** Supplied records follows **
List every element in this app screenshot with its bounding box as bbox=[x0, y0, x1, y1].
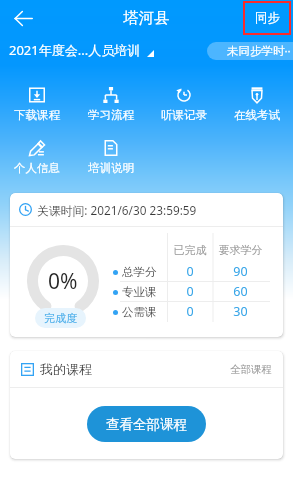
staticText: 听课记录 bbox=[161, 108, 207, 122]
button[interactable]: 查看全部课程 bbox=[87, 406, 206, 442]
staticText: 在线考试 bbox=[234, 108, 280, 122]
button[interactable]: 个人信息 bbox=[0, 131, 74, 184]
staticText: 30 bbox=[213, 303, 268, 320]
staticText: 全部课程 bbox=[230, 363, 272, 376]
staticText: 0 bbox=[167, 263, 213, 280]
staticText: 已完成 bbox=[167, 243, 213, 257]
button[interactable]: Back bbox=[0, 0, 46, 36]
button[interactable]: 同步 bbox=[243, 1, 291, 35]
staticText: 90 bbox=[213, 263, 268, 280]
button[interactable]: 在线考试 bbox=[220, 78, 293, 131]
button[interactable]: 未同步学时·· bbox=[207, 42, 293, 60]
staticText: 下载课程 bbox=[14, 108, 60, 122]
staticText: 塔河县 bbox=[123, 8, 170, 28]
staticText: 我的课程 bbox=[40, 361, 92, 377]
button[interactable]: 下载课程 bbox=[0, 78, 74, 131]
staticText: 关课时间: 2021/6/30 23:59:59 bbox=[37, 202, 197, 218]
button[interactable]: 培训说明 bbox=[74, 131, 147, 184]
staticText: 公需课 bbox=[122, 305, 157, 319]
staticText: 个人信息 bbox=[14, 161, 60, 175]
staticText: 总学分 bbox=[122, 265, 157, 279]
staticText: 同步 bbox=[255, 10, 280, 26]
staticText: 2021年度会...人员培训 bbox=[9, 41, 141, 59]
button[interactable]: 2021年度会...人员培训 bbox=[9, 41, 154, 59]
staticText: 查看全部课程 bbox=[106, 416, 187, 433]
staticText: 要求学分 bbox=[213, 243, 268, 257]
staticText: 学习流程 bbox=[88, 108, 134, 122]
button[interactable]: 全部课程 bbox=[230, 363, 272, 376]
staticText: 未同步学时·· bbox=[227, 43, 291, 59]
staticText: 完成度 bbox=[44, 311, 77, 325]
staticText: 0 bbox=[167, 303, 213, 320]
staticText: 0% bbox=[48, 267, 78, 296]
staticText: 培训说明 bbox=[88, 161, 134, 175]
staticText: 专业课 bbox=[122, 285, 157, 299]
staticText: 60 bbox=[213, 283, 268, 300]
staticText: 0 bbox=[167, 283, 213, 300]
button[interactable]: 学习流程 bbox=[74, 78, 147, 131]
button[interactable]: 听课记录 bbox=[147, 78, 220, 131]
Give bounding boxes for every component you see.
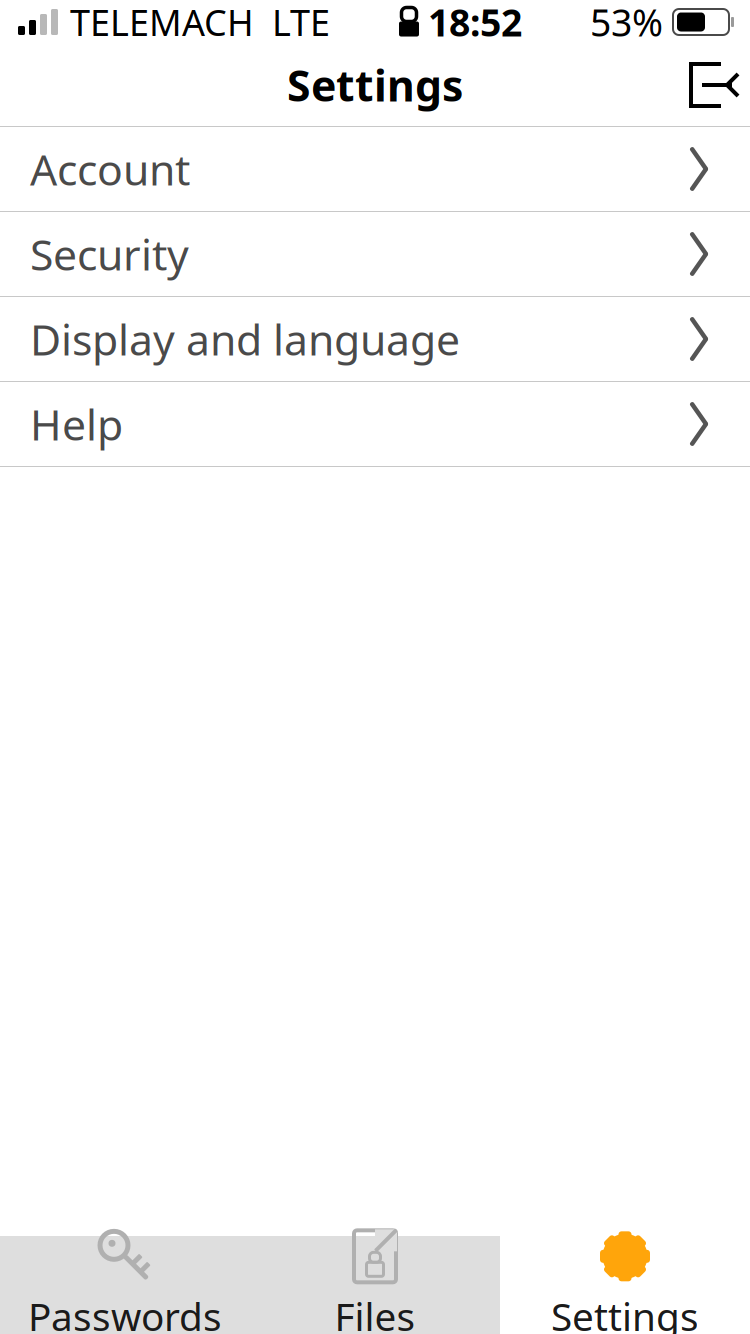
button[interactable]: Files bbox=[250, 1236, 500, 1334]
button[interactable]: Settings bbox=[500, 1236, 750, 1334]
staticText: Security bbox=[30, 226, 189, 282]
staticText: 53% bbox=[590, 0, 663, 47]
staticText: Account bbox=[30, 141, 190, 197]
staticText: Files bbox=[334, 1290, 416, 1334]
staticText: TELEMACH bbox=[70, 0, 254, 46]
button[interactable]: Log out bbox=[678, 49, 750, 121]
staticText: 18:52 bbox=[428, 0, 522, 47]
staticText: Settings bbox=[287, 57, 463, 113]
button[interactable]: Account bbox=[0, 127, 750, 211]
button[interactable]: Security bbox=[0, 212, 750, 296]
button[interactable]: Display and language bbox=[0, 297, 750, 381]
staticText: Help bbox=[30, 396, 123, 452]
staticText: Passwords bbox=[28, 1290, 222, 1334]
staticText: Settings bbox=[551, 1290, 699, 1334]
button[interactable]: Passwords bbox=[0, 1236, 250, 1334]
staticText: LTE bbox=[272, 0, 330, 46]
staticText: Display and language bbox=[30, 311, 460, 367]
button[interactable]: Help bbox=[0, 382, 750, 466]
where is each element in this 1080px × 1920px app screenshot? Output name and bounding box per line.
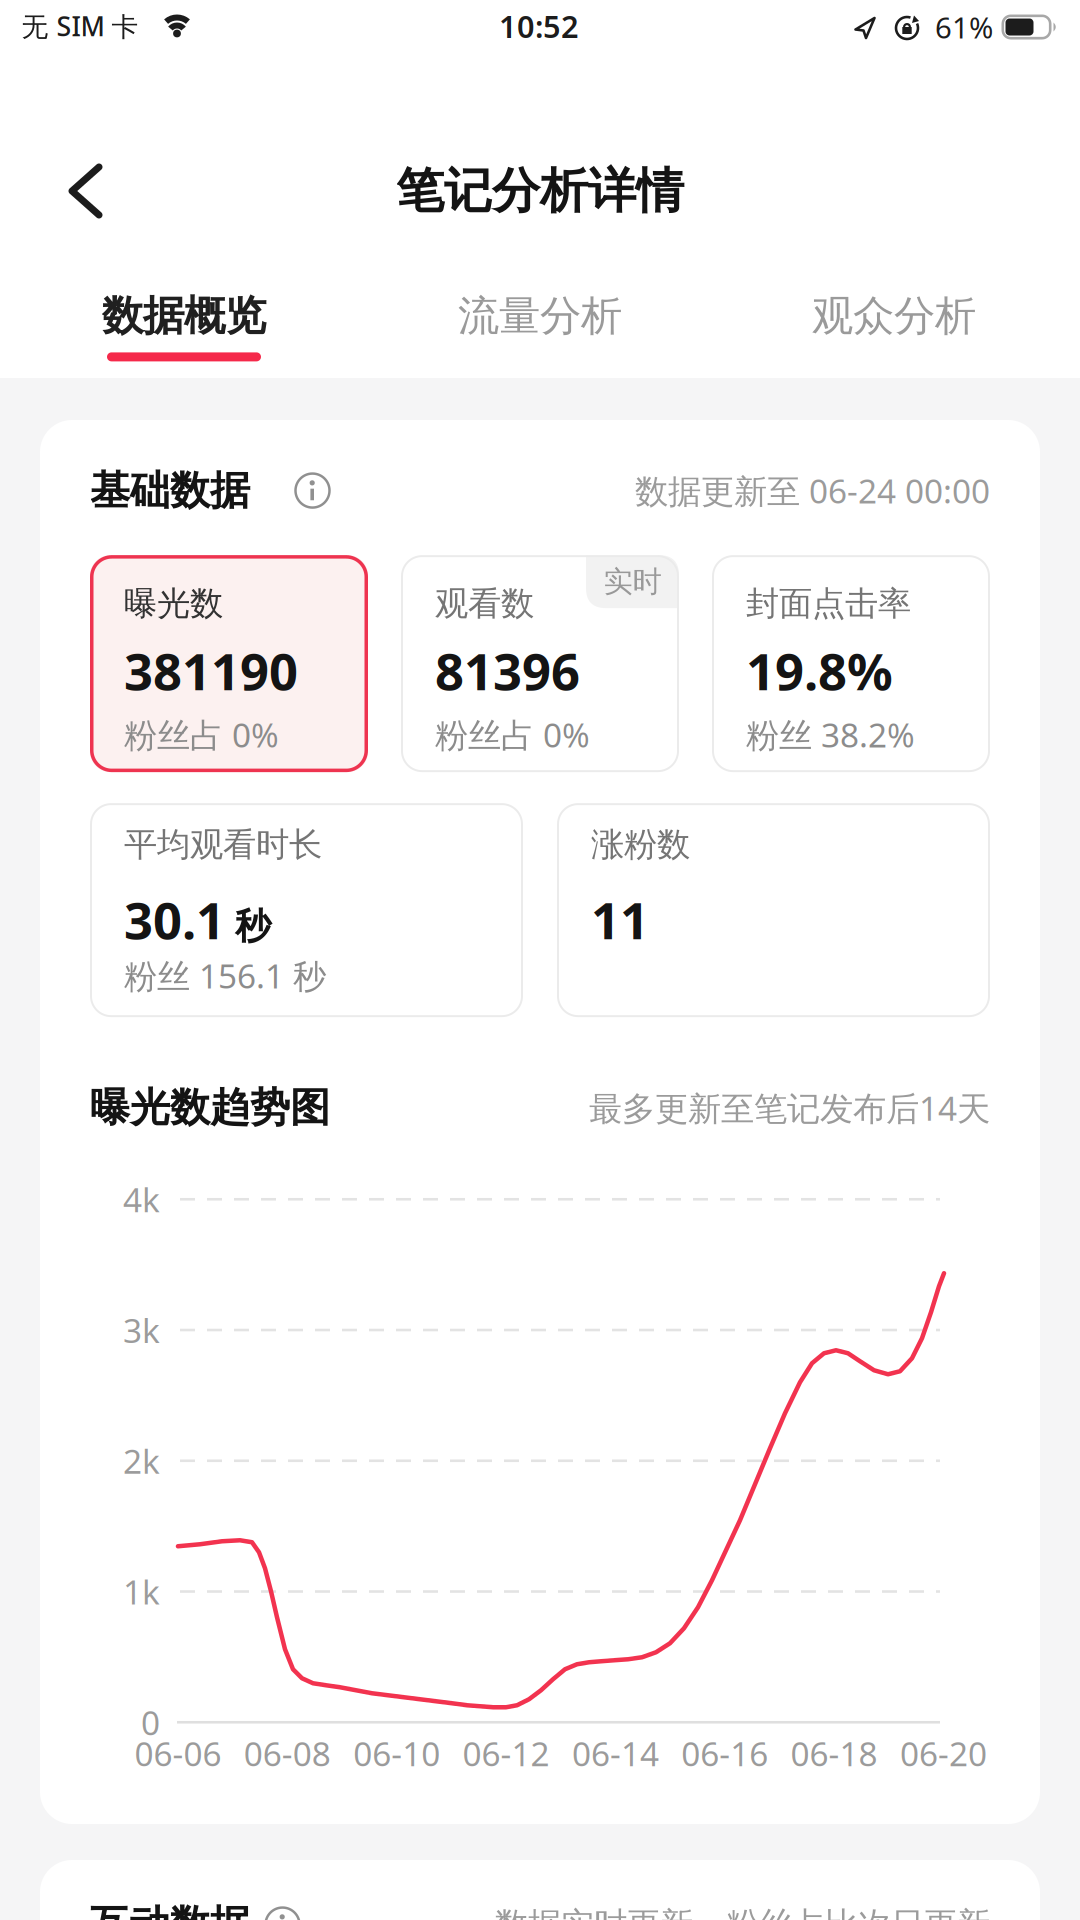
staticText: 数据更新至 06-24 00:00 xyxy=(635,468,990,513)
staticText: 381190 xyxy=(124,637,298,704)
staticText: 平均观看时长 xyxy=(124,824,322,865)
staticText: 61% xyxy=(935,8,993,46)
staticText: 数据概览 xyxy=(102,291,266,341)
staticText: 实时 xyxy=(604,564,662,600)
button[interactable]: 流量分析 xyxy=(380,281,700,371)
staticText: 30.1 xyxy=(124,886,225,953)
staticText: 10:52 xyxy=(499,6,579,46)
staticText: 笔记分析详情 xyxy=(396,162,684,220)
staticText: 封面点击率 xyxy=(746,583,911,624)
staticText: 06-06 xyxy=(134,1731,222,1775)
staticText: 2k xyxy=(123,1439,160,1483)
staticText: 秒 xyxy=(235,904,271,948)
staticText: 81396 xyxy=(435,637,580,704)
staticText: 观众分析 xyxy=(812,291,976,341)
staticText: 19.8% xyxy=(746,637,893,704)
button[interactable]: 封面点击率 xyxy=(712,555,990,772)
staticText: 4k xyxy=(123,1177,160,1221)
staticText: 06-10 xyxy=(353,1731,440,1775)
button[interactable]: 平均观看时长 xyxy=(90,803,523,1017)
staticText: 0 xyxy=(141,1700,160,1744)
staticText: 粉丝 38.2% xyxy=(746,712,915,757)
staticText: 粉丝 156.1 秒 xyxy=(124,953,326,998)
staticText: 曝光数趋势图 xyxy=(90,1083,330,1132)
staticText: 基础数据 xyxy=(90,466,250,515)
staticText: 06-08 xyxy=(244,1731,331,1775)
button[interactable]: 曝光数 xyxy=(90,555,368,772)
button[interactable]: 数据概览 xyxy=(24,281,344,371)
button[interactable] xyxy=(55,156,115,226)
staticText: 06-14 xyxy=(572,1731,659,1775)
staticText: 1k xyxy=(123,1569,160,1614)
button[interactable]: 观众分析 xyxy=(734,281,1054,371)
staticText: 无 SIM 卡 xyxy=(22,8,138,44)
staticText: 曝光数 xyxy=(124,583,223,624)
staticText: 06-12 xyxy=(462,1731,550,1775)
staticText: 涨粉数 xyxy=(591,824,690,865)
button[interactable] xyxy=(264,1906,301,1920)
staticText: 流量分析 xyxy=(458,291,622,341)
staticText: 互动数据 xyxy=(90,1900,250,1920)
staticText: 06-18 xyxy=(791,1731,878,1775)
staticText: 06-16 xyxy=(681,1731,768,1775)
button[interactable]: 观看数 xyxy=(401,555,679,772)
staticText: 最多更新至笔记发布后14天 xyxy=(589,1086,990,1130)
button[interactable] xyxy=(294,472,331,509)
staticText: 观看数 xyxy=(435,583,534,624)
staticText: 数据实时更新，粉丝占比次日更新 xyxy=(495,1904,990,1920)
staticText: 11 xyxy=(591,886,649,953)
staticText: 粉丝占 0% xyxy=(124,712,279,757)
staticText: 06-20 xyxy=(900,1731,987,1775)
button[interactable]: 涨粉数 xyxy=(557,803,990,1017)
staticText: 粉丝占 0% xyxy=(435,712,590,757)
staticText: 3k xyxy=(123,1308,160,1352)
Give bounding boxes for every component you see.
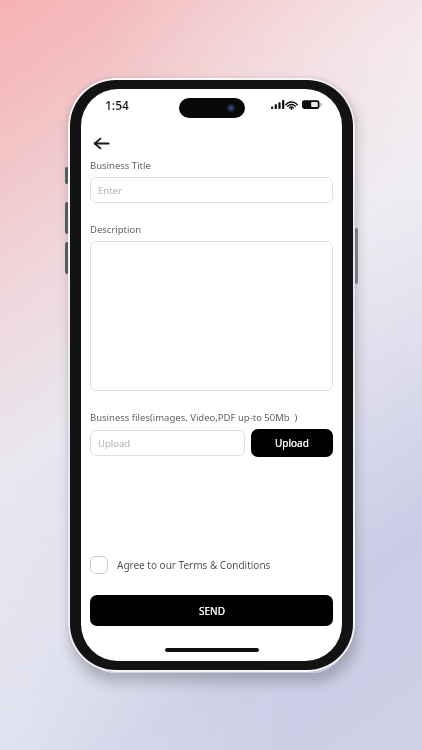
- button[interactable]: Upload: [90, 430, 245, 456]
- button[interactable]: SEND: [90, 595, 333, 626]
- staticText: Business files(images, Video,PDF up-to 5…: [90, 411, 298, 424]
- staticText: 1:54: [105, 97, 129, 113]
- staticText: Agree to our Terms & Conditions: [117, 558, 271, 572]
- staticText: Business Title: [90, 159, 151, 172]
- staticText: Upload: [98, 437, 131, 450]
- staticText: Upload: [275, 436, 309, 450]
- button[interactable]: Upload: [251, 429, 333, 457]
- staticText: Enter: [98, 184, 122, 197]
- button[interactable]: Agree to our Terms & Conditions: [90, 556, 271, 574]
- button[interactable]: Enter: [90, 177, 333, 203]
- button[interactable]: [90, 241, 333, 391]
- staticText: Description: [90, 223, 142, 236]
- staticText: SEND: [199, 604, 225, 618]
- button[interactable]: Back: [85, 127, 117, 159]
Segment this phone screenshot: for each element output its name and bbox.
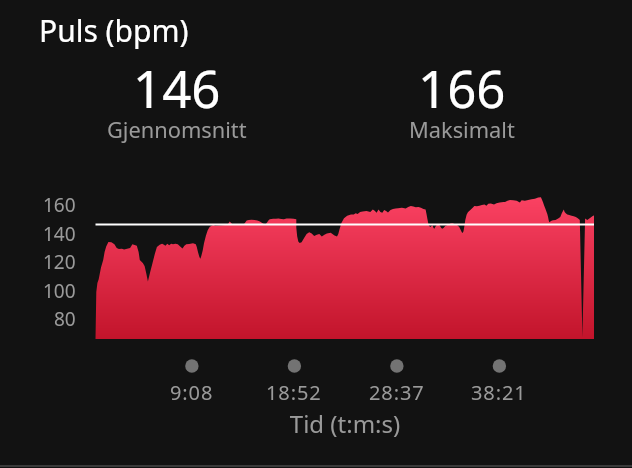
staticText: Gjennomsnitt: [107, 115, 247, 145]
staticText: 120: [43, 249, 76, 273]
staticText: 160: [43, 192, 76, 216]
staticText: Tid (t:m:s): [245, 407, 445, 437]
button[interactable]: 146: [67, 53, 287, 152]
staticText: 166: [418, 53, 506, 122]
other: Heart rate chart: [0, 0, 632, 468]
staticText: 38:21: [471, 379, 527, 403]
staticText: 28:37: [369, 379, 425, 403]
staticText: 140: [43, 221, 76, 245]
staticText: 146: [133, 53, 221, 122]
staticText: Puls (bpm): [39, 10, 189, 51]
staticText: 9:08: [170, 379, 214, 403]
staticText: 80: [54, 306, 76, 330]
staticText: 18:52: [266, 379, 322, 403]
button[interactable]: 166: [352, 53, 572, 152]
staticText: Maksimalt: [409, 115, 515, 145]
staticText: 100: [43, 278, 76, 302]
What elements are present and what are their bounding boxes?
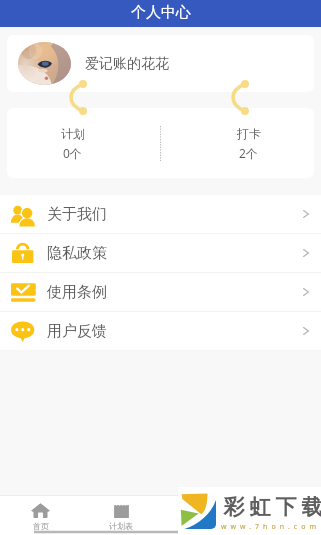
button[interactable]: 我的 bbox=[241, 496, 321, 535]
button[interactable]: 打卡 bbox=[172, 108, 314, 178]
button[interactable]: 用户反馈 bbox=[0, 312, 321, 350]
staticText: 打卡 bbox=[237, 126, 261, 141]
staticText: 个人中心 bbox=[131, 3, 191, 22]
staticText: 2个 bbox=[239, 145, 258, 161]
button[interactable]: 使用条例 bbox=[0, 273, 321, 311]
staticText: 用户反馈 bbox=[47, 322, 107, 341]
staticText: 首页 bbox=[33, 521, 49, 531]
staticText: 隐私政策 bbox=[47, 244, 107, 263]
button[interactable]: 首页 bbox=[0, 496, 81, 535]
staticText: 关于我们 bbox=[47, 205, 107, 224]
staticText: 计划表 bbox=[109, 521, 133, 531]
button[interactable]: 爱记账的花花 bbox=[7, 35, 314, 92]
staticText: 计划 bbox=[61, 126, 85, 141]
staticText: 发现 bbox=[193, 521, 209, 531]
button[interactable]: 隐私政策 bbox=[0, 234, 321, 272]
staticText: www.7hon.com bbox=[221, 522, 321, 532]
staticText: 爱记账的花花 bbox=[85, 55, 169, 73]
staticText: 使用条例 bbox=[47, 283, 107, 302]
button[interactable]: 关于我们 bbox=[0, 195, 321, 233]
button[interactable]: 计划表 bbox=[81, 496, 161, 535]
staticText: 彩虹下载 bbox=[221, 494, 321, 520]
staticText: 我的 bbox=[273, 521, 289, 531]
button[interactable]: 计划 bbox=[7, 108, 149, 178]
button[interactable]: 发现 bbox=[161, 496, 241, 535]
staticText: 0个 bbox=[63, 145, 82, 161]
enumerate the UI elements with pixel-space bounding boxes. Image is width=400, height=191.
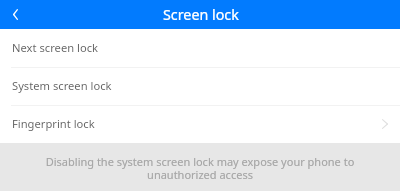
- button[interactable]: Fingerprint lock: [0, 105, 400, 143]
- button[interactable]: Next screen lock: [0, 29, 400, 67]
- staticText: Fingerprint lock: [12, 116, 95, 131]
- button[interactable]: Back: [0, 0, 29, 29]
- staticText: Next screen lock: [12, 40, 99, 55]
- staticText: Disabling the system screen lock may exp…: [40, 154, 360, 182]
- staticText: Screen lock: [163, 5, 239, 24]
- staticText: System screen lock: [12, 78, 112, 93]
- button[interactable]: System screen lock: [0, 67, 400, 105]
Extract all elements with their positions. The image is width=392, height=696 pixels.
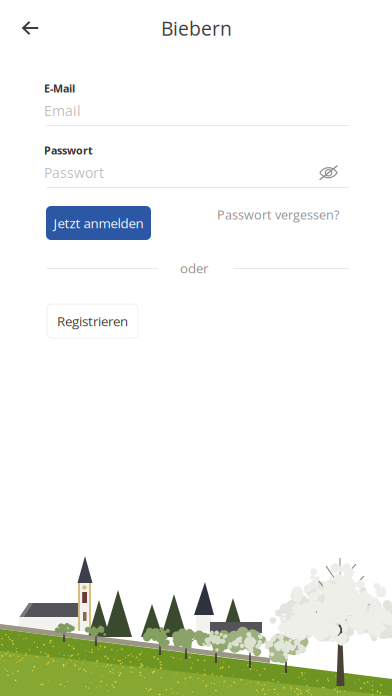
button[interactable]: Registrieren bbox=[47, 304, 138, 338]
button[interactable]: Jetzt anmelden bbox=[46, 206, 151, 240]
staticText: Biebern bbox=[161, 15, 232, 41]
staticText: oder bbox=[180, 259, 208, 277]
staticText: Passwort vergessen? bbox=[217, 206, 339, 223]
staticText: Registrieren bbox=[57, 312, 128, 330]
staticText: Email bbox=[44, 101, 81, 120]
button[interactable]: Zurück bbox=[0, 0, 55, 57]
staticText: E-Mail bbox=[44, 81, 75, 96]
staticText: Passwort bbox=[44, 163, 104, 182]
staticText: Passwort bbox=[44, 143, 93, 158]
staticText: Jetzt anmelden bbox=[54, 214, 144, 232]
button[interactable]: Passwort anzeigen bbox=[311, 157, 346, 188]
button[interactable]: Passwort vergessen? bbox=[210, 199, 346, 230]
** End of Supplied records **
» **Task brief**
Which of the lines in the material carry the string "language"? Pull them out.

» **Answer section**
button[interactable]: Display and language bbox=[0, 297, 750, 381]
staticText: Display and language bbox=[30, 311, 460, 367]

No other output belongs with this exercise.